What the task requires: Take the entries below and reproduce them word for word.

Listed entries:

====

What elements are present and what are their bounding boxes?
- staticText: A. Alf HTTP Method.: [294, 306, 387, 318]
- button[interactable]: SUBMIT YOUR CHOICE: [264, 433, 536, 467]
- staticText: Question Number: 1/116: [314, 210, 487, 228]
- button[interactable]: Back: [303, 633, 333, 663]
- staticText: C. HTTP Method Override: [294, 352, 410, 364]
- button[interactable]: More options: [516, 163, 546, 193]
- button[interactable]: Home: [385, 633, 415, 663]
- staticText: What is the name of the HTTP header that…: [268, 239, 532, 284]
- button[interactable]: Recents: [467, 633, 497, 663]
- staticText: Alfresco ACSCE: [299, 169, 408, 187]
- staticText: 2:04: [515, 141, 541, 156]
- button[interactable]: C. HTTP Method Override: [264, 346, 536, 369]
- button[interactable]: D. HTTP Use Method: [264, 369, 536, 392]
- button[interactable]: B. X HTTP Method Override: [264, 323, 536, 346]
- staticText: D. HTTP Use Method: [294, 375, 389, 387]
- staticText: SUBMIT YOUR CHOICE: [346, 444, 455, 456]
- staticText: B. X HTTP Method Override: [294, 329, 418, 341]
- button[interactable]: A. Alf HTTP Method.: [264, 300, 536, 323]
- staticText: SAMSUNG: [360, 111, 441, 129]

====

Exercise response:
What elements are present and what are their bounding boxes?
- staticText: A. Alf HTTP Method.: [294, 306, 387, 318]
- button[interactable]: SUBMIT YOUR CHOICE: [264, 433, 536, 467]
- staticText: Question Number: 1/116: [314, 210, 487, 228]
- button[interactable]: Back: [303, 633, 333, 663]
- staticText: C. HTTP Method Override: [294, 352, 410, 364]
- button[interactable]: More options: [516, 163, 546, 193]
- button[interactable]: Home: [385, 633, 415, 663]
- staticText: What is the name of the HTTP header that…: [268, 239, 532, 284]
- button[interactable]: Recents: [467, 633, 497, 663]
- staticText: Alfresco ACSCE: [299, 169, 408, 187]
- staticText: 2:04: [515, 141, 541, 156]
- button[interactable]: C. HTTP Method Override: [264, 346, 536, 369]
- button[interactable]: D. HTTP Use Method: [264, 369, 536, 392]
- button[interactable]: B. X HTTP Method Override: [264, 323, 536, 346]
- staticText: D. HTTP Use Method: [294, 375, 389, 387]
- staticText: SUBMIT YOUR CHOICE: [346, 444, 455, 456]
- staticText: B. X HTTP Method Override: [294, 329, 418, 341]
- button[interactable]: A. Alf HTTP Method.: [264, 300, 536, 323]
- staticText: SAMSUNG: [360, 111, 441, 129]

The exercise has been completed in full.